A questão do controle das empresas do grupo é delicada e está provocando muitas discussões internas, já que qualquer medida seria baseada em situações em que a legislação prevê uma intervenção na administração de empresas, sejam concessionárias de serviço público ou bancos.
Fazer um tipo de controle das empresas privadas com base em uma criatividade legal que use interpretação alargada de instrumentos do direito civil é certamente um passo controverso.
Todos esses detalhes serão analisados pelo Supremo Tribunal Federal (STF), pois o pedido de rescisão será encaminhado ao ministro Luiz Facchin, responsável no Supremo pelo processo de delação premiada de Joesley Batista e assessores, que pode decidir monocraticamente ou levar para o plenário do Supremo.
Como esclarece Cosmo Ferreira, advogado criminal e ex-promotor de Justiça do Rio e procurador regional da República, não se trata de anulação, mas de rescisão. A nulidade e a anulabilidade são sanções impostas aos atos jurídicos, como o acordo de colaboração, que afrontam a lei. Seria o caso de uma colaboração tirada à fórceps.
Já a rescisão ocorre quando uma das partes não cumpre a prestação a que se obrigara. Se o Joesley não cumpriu o acordado, as provas podem ser utilizadas, inclusive em seu desfavor. Ainda que se entenda que a gravação da conversa é ilícita, as demais provas não o são, pois não há entre elas relação de causa e efeito, não tendo aplicação a teoria dos frutos da árvore envenenada.

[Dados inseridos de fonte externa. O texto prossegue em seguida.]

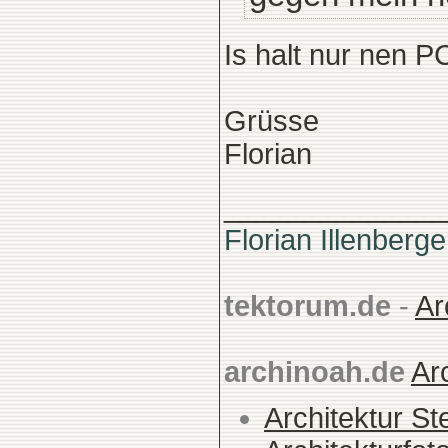
Is halt nur nen 
Grüsse
Florian
______________
Florian Illenberge
tektorum.de
-
Ar
archinoah.de
Ar
Architektur St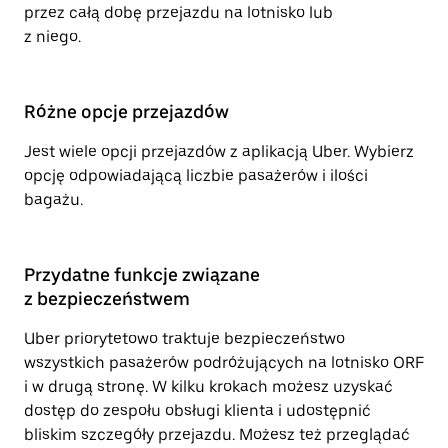
przez całą dobę przejazdu na lotnisko lub
z niego.
Różne opcje przejazdów
Jest wiele opcji przejazdów z aplikacją Uber. Wybierz
opcję odpowiadającą liczbie pasażerów i ilości
bagażu.
Przydatne funkcje związane
z bezpieczeństwem
Uber priorytetowo traktuje bezpieczeństwo
wszystkich pasażerów podróżujących na lotnisko ORF
i w drugą stronę. W kilku krokach możesz uzyskać
dostęp do zespołu obsługi klienta i udostępnić
bliskim szczegóły przejazdu. Możesz też przeglądać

Já Sonia Rabello ex- procuradora do município do Rio, explica que a rescisão é baseada em fatos novos que apareçam, e trazem modificações da situação fática na qual foi feito o ajuste entre as partes.
Estas novas informações podem suscitar “um desfazimento do ajuste feito”. A rescisão produz efeitos para o futuro, e não para o passado, não afetando, portanto, as provas coletadas.
O advogado de Temer, Claudio Mariz, vai pedir a anulação da colaboração premiada na premissa de que ela foi feita sob orientação do então procurador Marcelo Miller, que trabalhava na equipe de Rodrigo Janot. Não há, no entanto, nenhuma indicação de que Janot soubesse das tratativas de Marcelo Miller com Joesley Batista e, segundo a Procuradoria-Geral da República, não havia, até o momento da entrega dos áudios, nenhuma negociação com o grupo J&F em torno de uma colaboração premiada.
Nas conversas agora reveladas fica claro que Joesley e seus assessores não tinham contato com Rodrigo Janot enquanto negociavam com Marcelo Miller, que, até onde se sabe, fazia um trabalho duplo por conta própria.
Essa discussão será travada no plenário do STF, onde há ministros como Gilmar Mendes que consideram que a gravação do presidente Temer foi feita através de uma ação controlada não autorizada pela Justiça, e, portanto, é prova inválida, e outros que consideram que os fatos apontados demonstram que houve deliberada omissão por parte dos delatores, que, no entanto, não invalidam as provas coletadas.